Life is not about having uncountable amount of money, its not about owning chicks with "big-fat-boobs, long-brown-hair" and retarded brains. Its even not about having lots and lots of friends, whats the point of having friends if you don't know how to cherish them, make them apart of your everyday life... genuinely?
What is life?

its about walking down the street in Wellington, holding an affordable 50 cents Mc soft serve ice-cream, enjoying it with your friends whose doing the same thing... sharing thoughts on how cold your hand is... and how fun it is to have ice-cream during the chilling Wellington autumn.

its about standing infront of the stove, trying to figure out what to do with the piece of raw beef, decided to grill it when you don't have a clue how to, but turns out to be a yum (hint: use barbecue sauce, easy as that).

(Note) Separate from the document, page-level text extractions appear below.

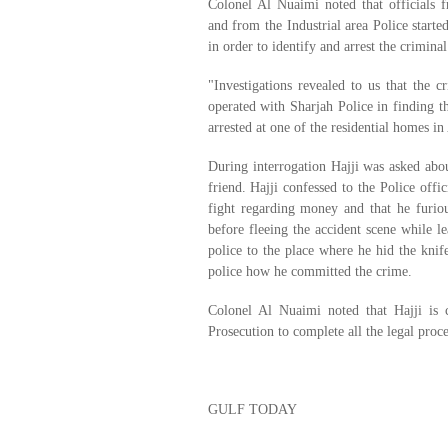
Colonel Al Nuaimi noted that officials 
and from the Industrial area Police starte
in order to identify and arrest the criminal
"Investigations revealed to us that the c
operated with Sharjah Police in finding 
arrested at one of the residential homes in
During interrogation Hajji was asked abou
friend. Hajji confessed to the Police offic
fight regarding money and that he furiou
before fleeing the accident scene while le
police to the place where he hid the knife
police how he committed the crime.
Colonel Al Nuaimi noted that Hajji is 
Prosecution to complete all the legal proc
GULF TODAY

its about having some friends who are willing to sacrifice some of their time merely just to come to your surprise b'day party, wishing you a happy birthday sincerely in person, and some brought home baked cake (Yummy..)--> when you thought your b'day will be a quiet one...

its about having someone to share your thoughts and experience with while they are willing to listen and always ready to give advise.

its about sitting in an old chinese restaurant with beers and dim sum on the table, chating with a friend all night long without any serious business tangling in your crapy brain.

it about getting free sausages and lollies during the orientation of your University, together with a bunch of friends, who are crazy enough to line up 2 to 3 times... each.

its about getting away, with a 14 kg backpack and with someone who appreciates backpacking as you do, and experience the hardship of walking in strangers' land, with not much money in your pocket.

its about lying on a beach with pure-white-soft sand in the evening, the sea breeze touches your face gently, listening to The Phantom of The Opera, looking at the starry night, and meteors dividing the sky ocassionally.

its about your mom and dad sending you to an oversea University to fulfil your dreams of experiencing life in a new environment while they dip themselves completely into their work, merely just to make this possible.

its about waking up one morning to find a genuine testimonial in your friendster, and enjoy the words written by your friends about you.

its about cooking your friends a good meal, see them enjoy it, finally washing the dishes yourself, because you know washing dishes is relaxing, and you can take the time to quiet down to think back some of the things you've gone through.

I can sit here all day doing this, but what I really want to say is, its these small tiny puny things in life which in the end sums up to a life full of unexpected joy.

The best thing in life, my friend, is knowing how to cherish.